── Input data

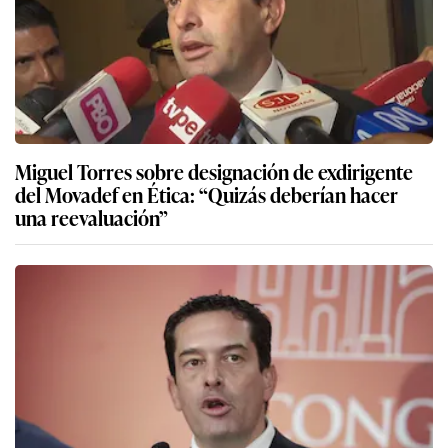
Miguel Torres sobre designación de exdirigente
del Movadef en Ética: “Quizás deberían hacer
una reevaluación”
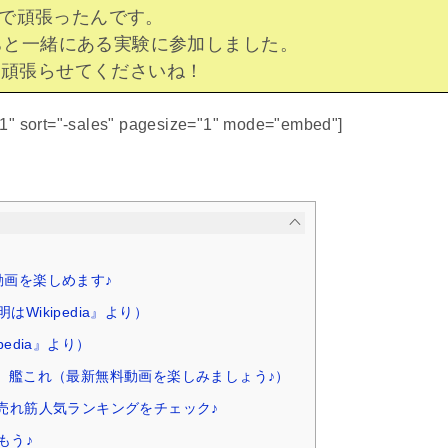
で頑張ったんです。
たちと一緒にある実験に参加しました。
、頑張らせてくださいね！
51" sort="-sales" pagesize="1" mode="embed"]
動画を楽しめます♪
Wikipedia』より）
edia』より）
od.2 艦これ（最新無料動画を楽しみましょう♪）
ム売れ筋人気ランキングをチェック♪
もう♪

────

= Your goal =
Omit the pictures, then quote the rest of the material above exactly.

= Result for this task =
Miguel Torres sobre designación de exdirigente
del Movadef en Ética: “Quizás deberían hacer
una reevaluación”
で頑張ったんです。
たちと一緒にある実験に参加しました。
、頑張らせてくださいね！
51" sort="-sales" pagesize="1" mode="embed"]
動画を楽しめます♪
Wikipedia』より）
edia』より）
od.2 艦これ（最新無料動画を楽しみましょう♪）
ム売れ筋人気ランキングをチェック♪
もう♪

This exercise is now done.